Als Paar wiedergefunden Als Paar wiedergefunden: Familientherapeutin aus Dessau rettet Silberhochzeit der Müllers

Dessau - Ihre Silberhochzeit feierten Silvia und Tom Müller (* Name geändert) vor zwei Jahren. Als glückliches Paar, wie beide berichten.
Das war nicht immer so. Als Eltern einer behinderten Tochter waren sie vor zehn Jahren in eine tiefe Krise gestürzt. „Es drehte sich alles um das Kind, seinem Wohl ordneten wir jede Entscheidung unter“, blickt Tom zurück.
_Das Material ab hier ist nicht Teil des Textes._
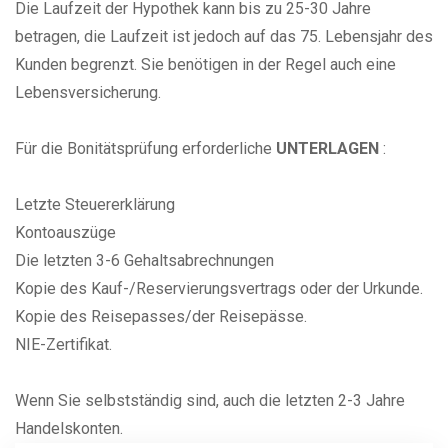
Die Laufzeit der Hypothek kann bis zu 25-30 Jahre
betragen, die Laufzeit ist jedoch auf das 75. Lebensjahr des
Kunden begrenzt. Sie benötigen in der Regel auch eine
Lebensversicherung.
Für die Bonitätsprüfung erforderliche
UNTERLAGEN
:
Letzte Steuererklärung
Kontoauszüge
Die letzten 3-6 Gehaltsabrechnungen
Kopie des Kauf-/Reservierungsvertrags oder der Urkunde.
Kopie des Reisepasses/der Reisepässe.
NIE-Zertifikat.
Wenn Sie selbstständig sind, auch die letzten 2-3 Jahre
Handelskonten.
Und so war es für Silvia logische Konsequenz, mit der Tochter dorthin zu ziehen, wo sie die für sie beste Schulform gefunden hatten. Tom blieb aus beruflichen Gründen in Dessau. „Ich litt wie ein Hund unter dieser Situation, und das Schlimmste dabei, ich sah keinen Ausweg für uns. Ich wusste nur eines, ich wollte meine Familie nicht verlieren.“
„Oft sind Traumata der Grund für gestörte Familien- oder Paarbeziehungen“
In seiner Verzweiflung suchte er professionelle Hilfe - und fand sie bei der systemischen Paar- und Familientherapeutin Angela Jaguste. „Jede Sitzung ging in die Tiefe und hat etwas geklärt für mich“, erinnert sich Tom. Es habe sich angefühlt, als würden sich Knoten lösen. In die Tiefe der Seele des Ratsuchenden zu gehen, ist der methodische Ansatz Angela Jagustes. „Oft sind Traumata der Grund für gestörte Familien- oder Paarbeziehungen“, erklärt die Therapeutin.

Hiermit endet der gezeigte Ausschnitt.